START RECORD EXCERPTS

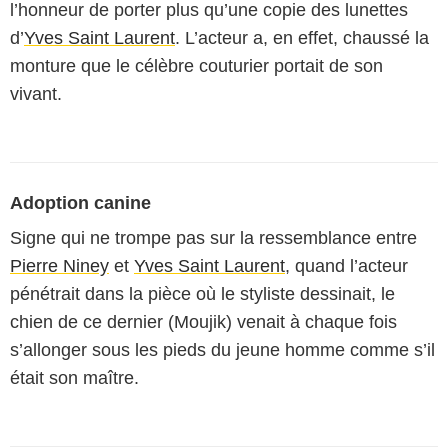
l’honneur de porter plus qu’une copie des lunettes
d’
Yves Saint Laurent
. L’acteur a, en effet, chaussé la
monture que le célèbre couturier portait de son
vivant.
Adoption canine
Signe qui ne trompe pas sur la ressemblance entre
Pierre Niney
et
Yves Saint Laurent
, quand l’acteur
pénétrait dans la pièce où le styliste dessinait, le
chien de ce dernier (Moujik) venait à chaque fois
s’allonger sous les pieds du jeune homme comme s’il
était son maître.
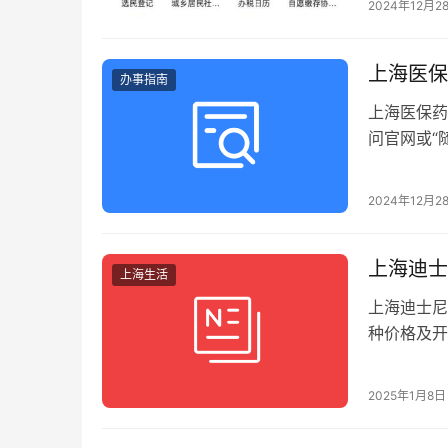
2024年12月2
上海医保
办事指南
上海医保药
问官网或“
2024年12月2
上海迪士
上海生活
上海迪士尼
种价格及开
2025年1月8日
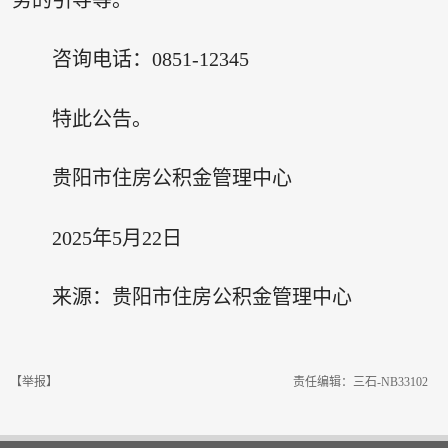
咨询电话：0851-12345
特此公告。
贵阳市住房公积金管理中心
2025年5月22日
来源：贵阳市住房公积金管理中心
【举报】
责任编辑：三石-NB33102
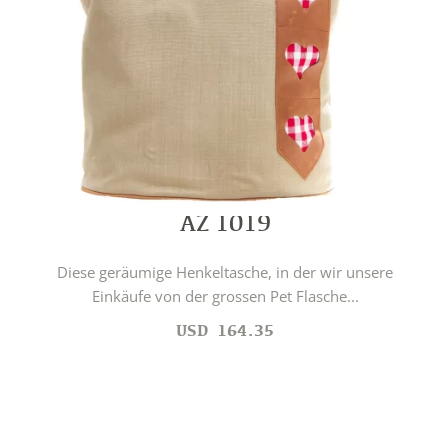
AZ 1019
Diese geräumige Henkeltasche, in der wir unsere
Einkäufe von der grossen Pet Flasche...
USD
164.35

END RECORD EXCERPTS

EXERCISE –
Return only what lies between the line containing "Signe qui ne" and the last line of the listing, those two lines included, exactly as written and with no pictures.

RESPONSE TO THE EXERCISE –
Signe qui ne trompe pas sur la ressemblance entre
Pierre Niney
et
Yves Saint Laurent
, quand l’acteur
pénétrait dans la pièce où le styliste dessinait, le
chien de ce dernier (Moujik) venait à chaque fois
s’allonger sous les pieds du jeune homme comme s’il
était son maître.
2024年12月2
上海医保
办事指南
上海医保药
问官网或“
2024年12月2
上海迪士
上海生活
上海迪士尼
种价格及开
2025年1月8日
咨询电话：0851-12345
特此公告。
贵阳市住房公积金管理中心
2025年5月22日
来源：贵阳市住房公积金管理中心
【举报】
责任编辑：三石-NB33102
AZ 1019
Diese geräumige Henkeltasche, in der wir unsere
Einkäufe von der grossen Pet Flasche...
USD
164.35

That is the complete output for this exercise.